By the late fall in 1989, Beijing's jail was overflowing with detainees, so Beijing authorities repatriated the three to their home province to serve out their sentences. They were assigned to the same cell room at Hunan Provincial No. 2 Prison also called Yanbei Prison at Hengyang city. After they came to Yanbei prison, Yu Dongyue liked to start each day by standing several minutes under the icy shower. Because he had always believed bathing in cold water was a good way to strengthen the body. But he and Yu Zhijian had not committed counter-revolutionary crimes, therefore their family members were not permitted to visit them. In February 1990, prison authorities singled out Yu Zhijian and Yu Dongyue for harsh denunciation and stepped forward to upbraid the counter-revolutionary crime and thoughts.

The cell boss was called "corrected activist", they were also beaten-up new detainees in the office. Yu Dongyue has also sustained a lot torment, then, Yu Zhijian and Yu Dongyue proposed to the new detainees that they need to band together and counter with the prison authorities. In order to resist the Rigid Control Centre in the prison, Yu Dongyue and other prisoners organized a hunger strike, he also composed poems to commemorate the strikes. When the hunger strike went into the fifth day, the officials made apologies.

On the last day of March 1990, Yu Zhijian and Yu Dongyue were transferred. Yu Dongyue went to Hunan Provincial No.1 Prison, also known as Chishan Prison, the Yuanjiang Electrical Machinery factory and the Dongtinghua farm.
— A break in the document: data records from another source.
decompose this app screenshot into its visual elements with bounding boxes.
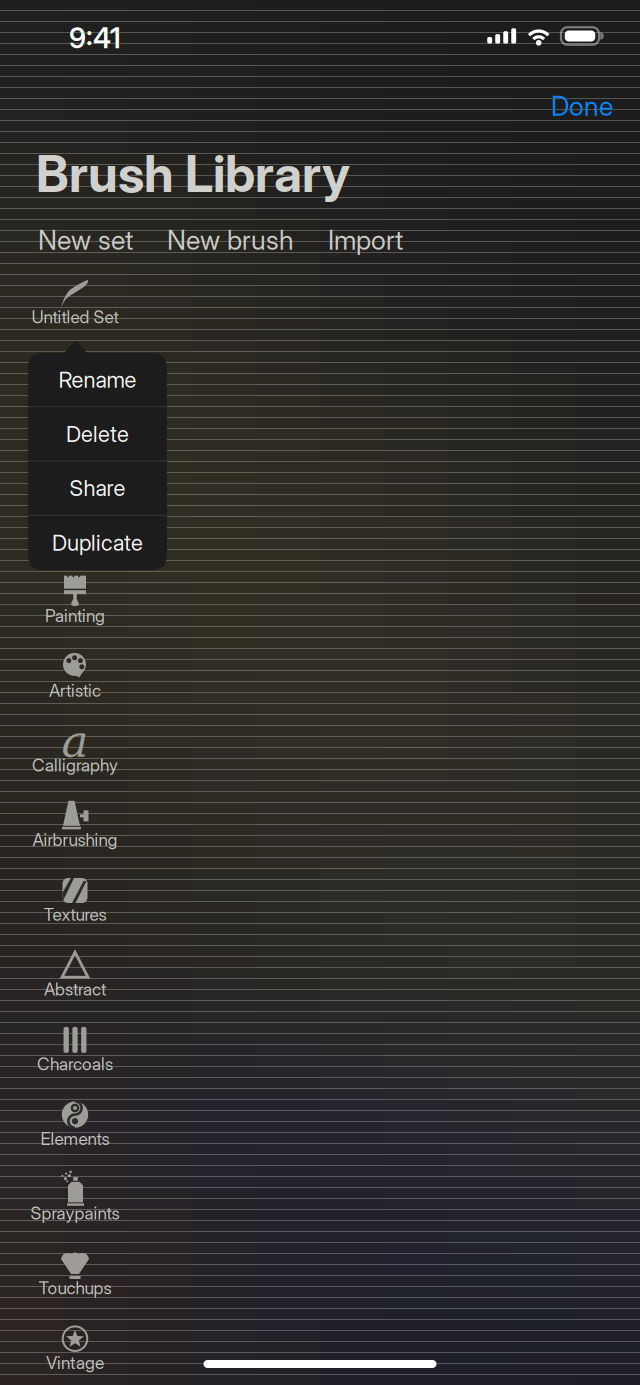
staticText: a: [62, 715, 88, 768]
button[interactable]: a: [0, 709, 150, 784]
button[interactable]: Touchups: [0, 1232, 150, 1307]
staticText: Painting: [45, 605, 105, 626]
staticText: Import: [328, 224, 403, 256]
button[interactable]: Vintage: [0, 1307, 150, 1381]
button[interactable]: Textures: [0, 858, 150, 933]
button[interactable]: Duplicate: [28, 516, 167, 570]
staticText: 9:41: [69, 21, 121, 55]
staticText: Abstract: [44, 979, 106, 1000]
staticText: Textures: [44, 904, 106, 925]
staticText: Spraypaints: [30, 1203, 120, 1224]
staticText: Share: [70, 475, 126, 501]
staticText: Rename: [58, 366, 136, 393]
staticText: Artistic: [49, 680, 101, 701]
button[interactable]: Charcoals: [0, 1008, 150, 1083]
button[interactable]: Painting: [0, 560, 150, 634]
button[interactable]: Abstract: [0, 933, 150, 1008]
staticText: Touchups: [38, 1278, 112, 1298]
staticText: New set: [38, 224, 133, 256]
staticText: New brush: [167, 224, 294, 256]
button[interactable]: Artistic: [0, 634, 150, 709]
staticText: Delete: [66, 421, 129, 447]
button[interactable]: Airbrushing: [0, 784, 150, 858]
staticText: Untitled Set: [32, 306, 118, 328]
button[interactable]: Untitled Set: [0, 261, 150, 336]
staticText: Done: [551, 90, 613, 122]
staticText: Elements: [40, 1128, 110, 1149]
staticText: Charcoals: [37, 1053, 113, 1074]
button[interactable]: Rename: [28, 353, 167, 407]
button[interactable]: Spraypaints: [0, 1157, 150, 1232]
staticText: Brush Library: [36, 143, 350, 204]
staticText: Vintage: [46, 1352, 104, 1373]
button[interactable]: Elements: [0, 1083, 150, 1157]
button[interactable]: Delete: [28, 407, 167, 461]
button[interactable]: Done: [524, 76, 640, 136]
button[interactable]: New set: [28, 215, 143, 265]
staticText: Airbrushing: [32, 829, 118, 850]
button[interactable]: New brush: [157, 215, 304, 265]
staticText: Calligraphy: [32, 755, 118, 776]
button[interactable]: Import: [318, 215, 413, 265]
button[interactable]: Share: [28, 461, 167, 516]
staticText: Duplicate: [52, 530, 143, 556]
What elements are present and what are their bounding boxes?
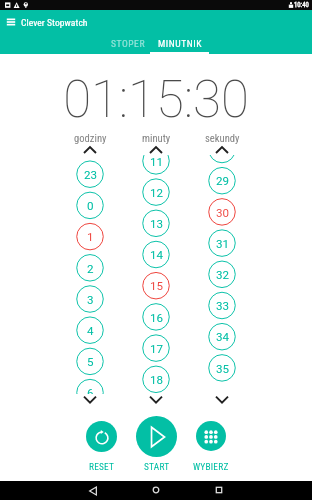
- staticText: START: [144, 461, 170, 472]
- staticText: 30: [216, 206, 230, 220]
- staticText: RESET: [89, 461, 115, 472]
- button[interactable]: 6: [77, 379, 104, 394]
- staticText: 13: [150, 217, 164, 231]
- staticText: 32: [216, 268, 230, 282]
- button[interactable]: 4: [77, 317, 104, 344]
- staticText: godziny: [74, 132, 107, 144]
- button[interactable]: 1: [77, 223, 104, 250]
- staticText: MINUTNIK: [158, 38, 202, 49]
- button[interactable]: [196, 421, 226, 451]
- staticText: 34: [216, 330, 230, 344]
- button[interactable]: STOPER: [106, 32, 150, 54]
- staticText: 6: [87, 386, 94, 394]
- button[interactable]: 16: [143, 304, 170, 331]
- button[interactable]: 18: [143, 366, 170, 393]
- button[interactable]: Menu: [0, 11, 22, 33]
- button[interactable]: 33: [209, 292, 236, 319]
- button[interactable]: minuty down: [145, 391, 167, 406]
- staticText: 10:40: [294, 1, 309, 9]
- staticText: 5: [87, 355, 94, 369]
- button[interactable]: 17: [143, 335, 170, 362]
- button[interactable]: 14: [143, 241, 170, 268]
- button[interactable]: [86, 421, 117, 452]
- staticText: 1: [87, 230, 94, 244]
- button[interactable]: 0: [77, 192, 104, 219]
- button[interactable]: 30: [209, 199, 236, 226]
- staticText: 31: [216, 237, 230, 251]
- staticText: 4: [87, 324, 94, 338]
- staticText: minuty: [142, 132, 171, 144]
- button[interactable]: godziny up: [79, 142, 101, 157]
- button[interactable]: 5: [77, 348, 104, 375]
- staticText: 2: [87, 262, 94, 276]
- button[interactable]: 35: [209, 355, 236, 382]
- button[interactable]: sekundy up: [211, 142, 233, 157]
- staticText: 01:15:30: [0, 70, 312, 130]
- button[interactable]: 29: [209, 167, 236, 194]
- staticText: WYBIERZ: [193, 461, 229, 472]
- button[interactable]: minuty up: [145, 142, 167, 157]
- staticText: 16: [150, 311, 164, 325]
- staticText: Clever Stopwatch: [21, 17, 88, 28]
- button[interactable]: MINUTNIK: [150, 32, 209, 54]
- staticText: 29: [216, 174, 230, 188]
- button[interactable]: 32: [209, 261, 236, 288]
- staticText: 3: [87, 293, 94, 307]
- button[interactable]: Home: [146, 480, 166, 500]
- staticText: STOPER: [111, 38, 146, 49]
- button[interactable]: 31: [209, 230, 236, 257]
- staticText: sekundy: [205, 132, 240, 144]
- button[interactable]: 28: [209, 155, 236, 163]
- staticText: 12: [150, 186, 164, 200]
- button[interactable]: [136, 416, 177, 457]
- button[interactable]: 34: [209, 323, 236, 350]
- staticText: 0: [87, 199, 94, 213]
- button[interactable]: Back: [83, 481, 103, 500]
- button[interactable]: 15: [143, 272, 170, 299]
- staticText: 14: [150, 248, 164, 262]
- button[interactable]: 2: [77, 255, 104, 282]
- button[interactable]: 23: [77, 161, 104, 188]
- staticText: 23: [84, 168, 98, 182]
- staticText: 18: [150, 373, 164, 387]
- button[interactable]: 12: [143, 179, 170, 206]
- staticText: 17: [150, 342, 164, 356]
- staticText: 15: [150, 279, 164, 293]
- button[interactable]: godziny down: [79, 391, 101, 406]
- staticText: 33: [216, 299, 230, 313]
- staticText: 35: [216, 362, 230, 376]
- button[interactable]: sekundy down: [211, 391, 233, 406]
- staticText: 11: [150, 155, 164, 169]
- button[interactable]: 13: [143, 210, 170, 237]
- button[interactable]: Recents: [209, 480, 229, 500]
- button[interactable]: 3: [77, 286, 104, 313]
- button[interactable]: 11: [143, 155, 170, 175]
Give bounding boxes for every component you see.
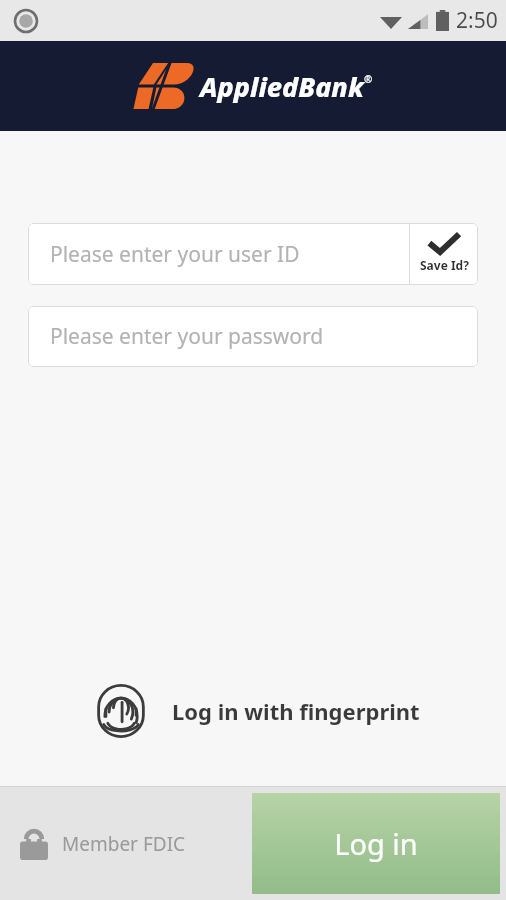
staticText: Please enter your password — [50, 322, 324, 351]
staticText: Please enter your user ID — [50, 240, 300, 269]
staticText: AppliedBank — [200, 68, 364, 105]
staticText: 2:50 — [456, 6, 498, 35]
button[interactable]: Please enter your password — [28, 306, 478, 367]
staticText: ® — [364, 72, 373, 86]
staticText: Log in with fingerprint — [172, 696, 420, 726]
button[interactable]: Log in with fingerprint — [60, 684, 446, 738]
button[interactable]: Log in — [252, 793, 500, 894]
button[interactable]: Member FDIC — [20, 828, 186, 860]
button[interactable]: Please enter your user ID — [28, 223, 409, 285]
staticText: Save Id? — [420, 257, 469, 273]
staticText: Log in — [334, 824, 418, 863]
staticText: Member FDIC — [62, 831, 186, 857]
button[interactable]: Save Id — [410, 223, 478, 285]
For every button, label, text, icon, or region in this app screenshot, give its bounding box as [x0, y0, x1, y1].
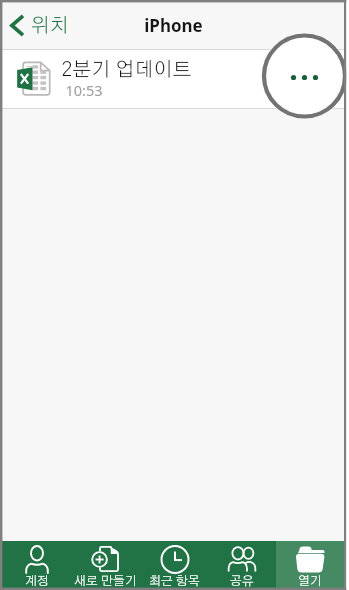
staticText: 2분기 업데이트	[61, 60, 192, 80]
staticText: 계정	[25, 575, 49, 588]
staticText: 새로 만들기	[74, 575, 137, 588]
button[interactable]: 계정	[2, 541, 71, 588]
button[interactable]: 공유	[208, 541, 276, 588]
button[interactable]: 2분기 업데이트	[2, 50, 344, 108]
button[interactable]: More options	[286, 50, 344, 108]
staticText: 열기	[298, 575, 322, 588]
staticText: 공유	[230, 575, 254, 588]
button[interactable]: 열기	[276, 541, 344, 588]
button[interactable]: 새로 만들기	[71, 541, 140, 588]
button[interactable]: 위치	[2, 2, 79, 49]
staticText: 10:53	[65, 80, 103, 100]
staticText: 위치	[30, 16, 69, 36]
button[interactable]: 최근 항목	[140, 541, 208, 588]
staticText: 최근 항목	[149, 575, 200, 588]
staticText: iPhone	[144, 14, 203, 37]
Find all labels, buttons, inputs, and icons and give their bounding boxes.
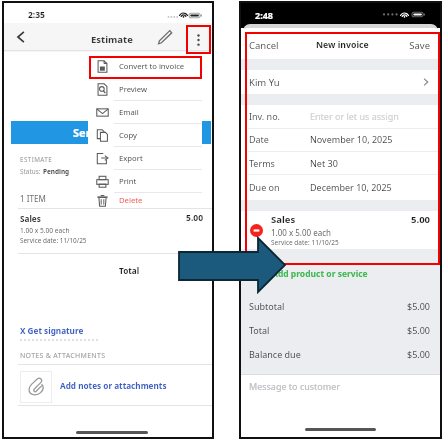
button[interactable]: Email	[88, 101, 202, 123]
staticText: Preview	[119, 84, 147, 94]
button[interactable]: Convert to invoice	[88, 55, 202, 77]
staticText: Sales	[271, 213, 296, 226]
staticText: 1.00 x 5.00 each	[271, 227, 331, 238]
staticText: Message to customer	[249, 380, 340, 392]
staticText: Convert to invoice	[119, 61, 185, 71]
staticText: NOTES & ATTACHMENTS	[20, 351, 106, 361]
staticText: Cancel	[249, 39, 279, 52]
staticText: Status:	[20, 167, 43, 176]
staticText: Net 30	[310, 157, 338, 169]
button[interactable]: More options	[186, 25, 211, 54]
button[interactable]: Due on	[240, 176, 441, 198]
button[interactable]: Cancel	[249, 36, 279, 54]
staticText: December 10, 2025	[310, 181, 392, 193]
staticText: Service date: 11/10/25	[271, 238, 339, 247]
button[interactable]: Kim Yu	[240, 70, 441, 94]
button[interactable]: Copy	[88, 124, 202, 146]
staticText: Terms	[249, 157, 275, 169]
staticText: Export	[119, 153, 143, 163]
button[interactable]: Print	[88, 170, 202, 192]
staticText: Total	[249, 324, 270, 336]
staticText: Inv. no.	[249, 110, 280, 122]
button[interactable]: Inv. no.	[240, 105, 441, 127]
button[interactable]: Edit	[157, 29, 173, 45]
staticText: Kim Yu	[249, 76, 280, 89]
staticText: 1 ITEM	[20, 193, 46, 204]
staticText: Add notes or attachments	[60, 380, 167, 391]
staticText: X Get signature	[20, 325, 84, 336]
button[interactable]: Add product or service	[240, 262, 441, 286]
button[interactable]: Send	[11, 121, 211, 144]
staticText: Copy	[119, 130, 138, 140]
staticText: 2:48	[255, 9, 273, 21]
button[interactable]: Back	[12, 28, 30, 46]
staticText: Enter or let us assign	[310, 110, 399, 122]
staticText: Save	[409, 39, 430, 52]
staticText: Pending	[43, 167, 70, 176]
button[interactable]: Add notes or attachments	[2, 365, 214, 405]
staticText: Subtotal	[249, 300, 285, 312]
staticText: 5.00	[411, 213, 430, 226]
staticText: Add product or service	[272, 268, 368, 280]
staticText: Total	[119, 265, 140, 276]
staticText: Estimate	[91, 33, 133, 46]
staticText: Email	[119, 107, 139, 117]
staticText: 1.00 x 5.00 each	[20, 226, 70, 235]
staticText: Print	[119, 176, 137, 186]
staticText: Service date: 11/10/25	[20, 236, 87, 245]
staticText: $5.00	[406, 300, 430, 312]
staticText: $5.00	[406, 324, 430, 336]
staticText: Due on	[249, 181, 280, 193]
button[interactable]: Delete	[88, 193, 202, 207]
staticText: Delete	[119, 195, 143, 205]
staticText: Send	[73, 125, 100, 140]
staticText: Date	[249, 133, 269, 145]
button[interactable]: Export	[88, 147, 202, 169]
staticText: 2:35	[28, 9, 45, 21]
staticText: November 10, 2025	[310, 133, 393, 145]
staticText: New invoice	[316, 39, 369, 51]
button[interactable]: Preview	[88, 78, 202, 100]
button[interactable]: Terms	[240, 152, 441, 174]
staticText: Balance due	[249, 348, 301, 360]
button[interactable]: Date	[240, 128, 441, 150]
staticText: ESTIMATE	[20, 155, 53, 164]
staticText: Sales	[20, 213, 41, 224]
staticText: 5.00	[186, 212, 203, 224]
staticText: $5.00	[406, 348, 430, 360]
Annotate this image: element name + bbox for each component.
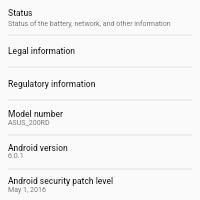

During his incarceration in Hunan province's No. 1 Prison, he spent two years in solitary confinement, he was given electric shocks, beaten and tortured in other ways and he got a big scar on the right side of his head. In 1992, he wrote on a prison blackboard the words "Re-evaluate June 4" and "Down with Deng Xiaoping," the Chinese leader at the time, which led to further brutal beatings, according to a human-rights group. Yu Dongyue was later transferred to Chishan Prison in Yuanjiang city, Hunan, formerly known as Provincial No. 1 Prison and another of the "Labor Camps." After their release, Lu Decheng and Yu Zhijian reported that Yu Dongyue appeared injured and mentally disturbed. They repeatedly petitioned for his release on medical grounds. Reportedly, Yu Dongyue was uncooperative in the views of prison officials. There have been several reports that he was tortured and held for at least two years in solitary confinement.

In 2001 Yu Dongyue's sentence was reduced by two years, and in 2005 it was reduced by another 15 months. Scheduled for release on February 26, 2006, he was freed four days earlier. According to statements around the time of his release from his younger brother, Yu Xiyue, while in prison Yu Dongyue appeared deranged and no longer recognized members of his family or his former friends.

Yu Dongyue was not forgotten while in prison. In 2005 the Wei Jingsheng Foundation (established by Democracy Wall activist Wei Jingsheng) awarded Yu Dongyue one of its three prizes of the year for promotion of democracy in China.

==Life after prison==

Yu Dongyue was finally freed from prison on February 22, 2006, aged 38, after serving 16 years. Yu Dongyue was also driven insane by 16 years of confinement. He was reported to be incoherent and unable to communicate, repeating words as if he was chanting a mantra.

In order to provide a place for Yu Dongyue to get medical treatment and recovery, in 2009, Yu Zhijian and his family with Yu Dongyue and his sister fled together out of the country. The United States granted them political asylum, and they were settled in a town in Indiana. Yu Zhijian and his wife took responsibility for looking after Yu Dongyue.